Start of Block

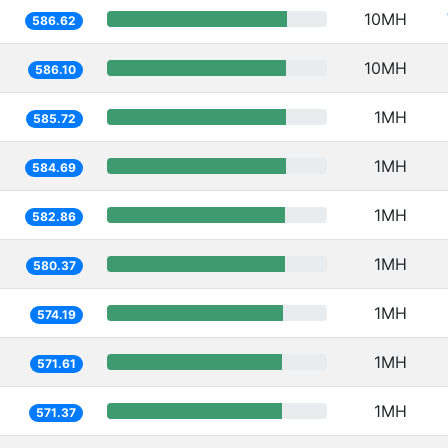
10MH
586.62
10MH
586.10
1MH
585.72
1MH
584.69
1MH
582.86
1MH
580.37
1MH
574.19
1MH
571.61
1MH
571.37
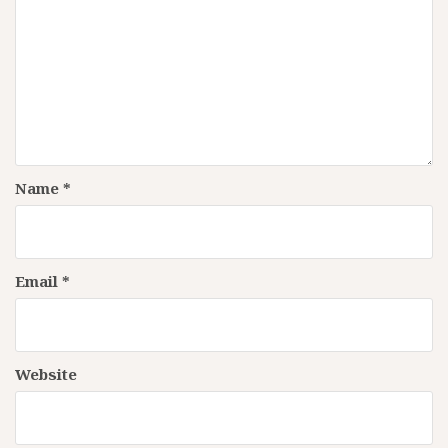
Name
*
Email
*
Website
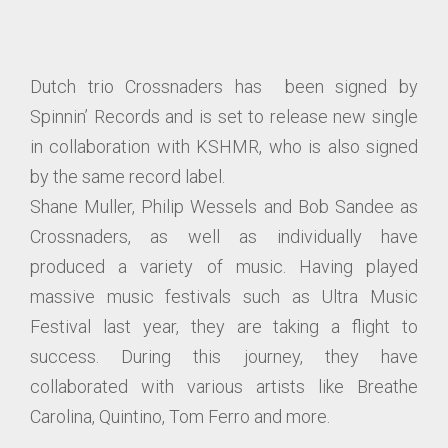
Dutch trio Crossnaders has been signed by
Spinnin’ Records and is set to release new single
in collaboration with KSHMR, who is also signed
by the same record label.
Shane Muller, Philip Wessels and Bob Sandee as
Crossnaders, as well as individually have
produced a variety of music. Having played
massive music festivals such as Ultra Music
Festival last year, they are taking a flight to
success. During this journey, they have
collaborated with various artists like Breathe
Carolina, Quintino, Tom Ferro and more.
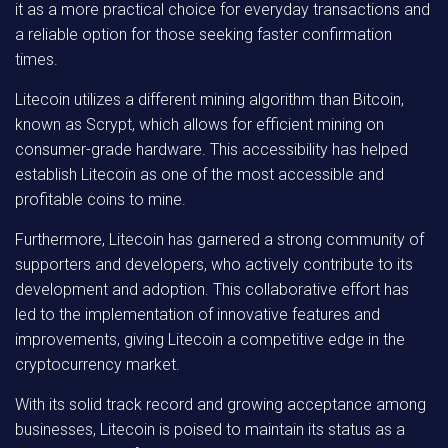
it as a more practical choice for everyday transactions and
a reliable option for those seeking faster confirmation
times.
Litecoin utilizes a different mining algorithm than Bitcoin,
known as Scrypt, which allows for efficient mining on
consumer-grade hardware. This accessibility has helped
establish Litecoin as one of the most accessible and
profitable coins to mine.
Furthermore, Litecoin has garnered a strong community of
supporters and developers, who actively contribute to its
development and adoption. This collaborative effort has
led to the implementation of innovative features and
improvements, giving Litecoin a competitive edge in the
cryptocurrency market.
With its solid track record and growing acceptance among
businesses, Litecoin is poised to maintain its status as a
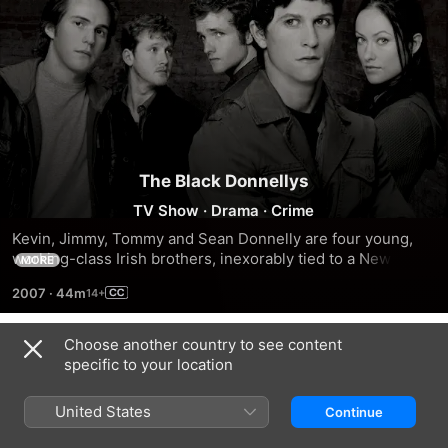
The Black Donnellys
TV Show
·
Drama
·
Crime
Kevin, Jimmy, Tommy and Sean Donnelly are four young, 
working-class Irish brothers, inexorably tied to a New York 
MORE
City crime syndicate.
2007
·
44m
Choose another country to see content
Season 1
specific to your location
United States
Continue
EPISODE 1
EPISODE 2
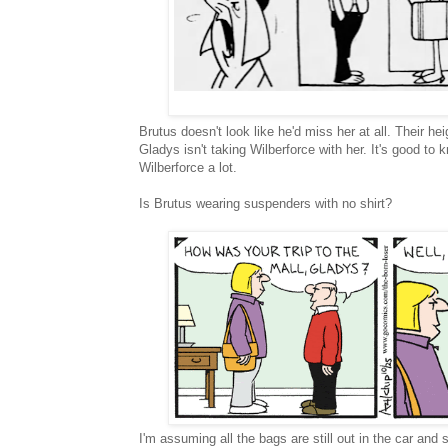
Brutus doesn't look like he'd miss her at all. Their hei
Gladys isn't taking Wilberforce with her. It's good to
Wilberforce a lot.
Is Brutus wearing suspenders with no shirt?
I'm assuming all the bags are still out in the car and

End of Block
Start of Block

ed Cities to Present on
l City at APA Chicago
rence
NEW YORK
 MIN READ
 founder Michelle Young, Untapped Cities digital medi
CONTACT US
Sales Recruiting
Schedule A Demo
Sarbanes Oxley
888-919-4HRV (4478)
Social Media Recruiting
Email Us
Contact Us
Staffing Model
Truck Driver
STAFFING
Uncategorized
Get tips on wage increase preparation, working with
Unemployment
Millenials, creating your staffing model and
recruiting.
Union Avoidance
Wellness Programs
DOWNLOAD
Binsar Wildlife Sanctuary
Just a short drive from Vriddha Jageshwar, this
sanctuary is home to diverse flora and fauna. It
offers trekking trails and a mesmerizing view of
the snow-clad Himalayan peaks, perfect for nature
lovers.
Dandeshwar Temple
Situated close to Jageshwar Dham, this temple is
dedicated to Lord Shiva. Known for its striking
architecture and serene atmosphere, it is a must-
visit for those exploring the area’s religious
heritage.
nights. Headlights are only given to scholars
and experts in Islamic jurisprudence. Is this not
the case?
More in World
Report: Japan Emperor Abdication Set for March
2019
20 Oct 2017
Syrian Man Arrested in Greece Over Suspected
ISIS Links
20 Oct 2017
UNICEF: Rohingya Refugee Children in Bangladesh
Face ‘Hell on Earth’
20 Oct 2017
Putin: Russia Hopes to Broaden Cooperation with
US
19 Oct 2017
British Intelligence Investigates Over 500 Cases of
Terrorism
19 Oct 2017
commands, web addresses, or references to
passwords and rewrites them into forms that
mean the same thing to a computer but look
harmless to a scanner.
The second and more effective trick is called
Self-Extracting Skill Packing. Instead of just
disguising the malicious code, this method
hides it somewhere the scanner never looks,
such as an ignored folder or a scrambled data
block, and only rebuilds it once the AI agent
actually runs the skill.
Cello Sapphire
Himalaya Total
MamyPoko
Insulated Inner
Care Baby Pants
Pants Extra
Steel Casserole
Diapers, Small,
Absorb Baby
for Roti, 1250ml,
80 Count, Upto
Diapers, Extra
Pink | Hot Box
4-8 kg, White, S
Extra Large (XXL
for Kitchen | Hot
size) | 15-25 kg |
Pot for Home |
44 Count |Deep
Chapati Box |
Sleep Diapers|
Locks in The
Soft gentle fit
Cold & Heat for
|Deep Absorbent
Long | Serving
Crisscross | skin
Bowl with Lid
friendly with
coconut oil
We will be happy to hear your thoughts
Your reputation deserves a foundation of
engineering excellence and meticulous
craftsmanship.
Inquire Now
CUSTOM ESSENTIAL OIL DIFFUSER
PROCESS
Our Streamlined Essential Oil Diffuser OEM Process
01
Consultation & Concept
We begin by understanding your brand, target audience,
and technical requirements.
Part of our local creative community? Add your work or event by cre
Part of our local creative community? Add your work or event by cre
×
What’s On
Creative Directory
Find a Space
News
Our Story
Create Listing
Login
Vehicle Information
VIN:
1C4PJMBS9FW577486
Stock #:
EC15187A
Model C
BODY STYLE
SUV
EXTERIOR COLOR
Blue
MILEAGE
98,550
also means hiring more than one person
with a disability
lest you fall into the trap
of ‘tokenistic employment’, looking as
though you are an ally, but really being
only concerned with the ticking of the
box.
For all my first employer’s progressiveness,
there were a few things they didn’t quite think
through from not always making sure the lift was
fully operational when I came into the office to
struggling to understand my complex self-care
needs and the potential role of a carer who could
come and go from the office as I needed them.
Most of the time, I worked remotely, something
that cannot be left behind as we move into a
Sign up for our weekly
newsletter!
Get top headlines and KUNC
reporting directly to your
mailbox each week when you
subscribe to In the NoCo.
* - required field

End of Block
Start of Block

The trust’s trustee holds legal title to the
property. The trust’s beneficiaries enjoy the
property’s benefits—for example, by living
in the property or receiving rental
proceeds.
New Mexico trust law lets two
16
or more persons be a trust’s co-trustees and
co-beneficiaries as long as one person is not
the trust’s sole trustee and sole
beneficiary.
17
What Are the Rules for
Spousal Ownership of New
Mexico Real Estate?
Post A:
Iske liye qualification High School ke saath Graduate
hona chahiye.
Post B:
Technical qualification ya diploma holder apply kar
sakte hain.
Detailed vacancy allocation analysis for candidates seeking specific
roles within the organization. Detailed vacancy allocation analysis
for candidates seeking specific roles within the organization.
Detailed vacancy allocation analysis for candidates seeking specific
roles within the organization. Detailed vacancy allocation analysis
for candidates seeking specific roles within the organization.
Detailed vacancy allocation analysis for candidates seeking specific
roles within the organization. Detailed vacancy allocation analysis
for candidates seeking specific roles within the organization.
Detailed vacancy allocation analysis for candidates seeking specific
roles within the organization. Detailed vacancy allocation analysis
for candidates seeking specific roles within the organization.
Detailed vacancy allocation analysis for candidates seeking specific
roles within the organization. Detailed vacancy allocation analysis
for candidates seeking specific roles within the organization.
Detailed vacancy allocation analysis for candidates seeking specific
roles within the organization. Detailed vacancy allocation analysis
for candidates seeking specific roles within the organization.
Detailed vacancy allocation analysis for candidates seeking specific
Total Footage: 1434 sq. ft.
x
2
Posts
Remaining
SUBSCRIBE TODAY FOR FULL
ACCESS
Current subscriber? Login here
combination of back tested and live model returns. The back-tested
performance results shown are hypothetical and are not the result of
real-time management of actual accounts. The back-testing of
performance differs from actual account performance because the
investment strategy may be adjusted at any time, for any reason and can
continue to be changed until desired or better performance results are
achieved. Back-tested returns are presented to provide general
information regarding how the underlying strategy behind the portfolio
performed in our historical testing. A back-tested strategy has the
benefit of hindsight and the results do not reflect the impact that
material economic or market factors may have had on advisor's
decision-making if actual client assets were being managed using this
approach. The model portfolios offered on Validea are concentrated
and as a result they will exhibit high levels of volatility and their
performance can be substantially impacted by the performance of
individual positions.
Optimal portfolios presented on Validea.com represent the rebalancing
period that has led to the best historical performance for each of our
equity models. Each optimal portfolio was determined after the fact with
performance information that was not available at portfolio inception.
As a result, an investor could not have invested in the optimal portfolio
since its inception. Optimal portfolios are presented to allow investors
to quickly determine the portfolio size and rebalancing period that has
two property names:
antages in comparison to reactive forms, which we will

End of Block

** DIRECTIONS FOR THIS TASK **
What this exercise asks for is every line of the data above with the word "results".

** OUTPUT OF THE EXERCISE **
performance results shown are hypothetical and are not the result of
continue to be changed until desired or better performance results are
benefit of hindsight and the results do not reflect the impact that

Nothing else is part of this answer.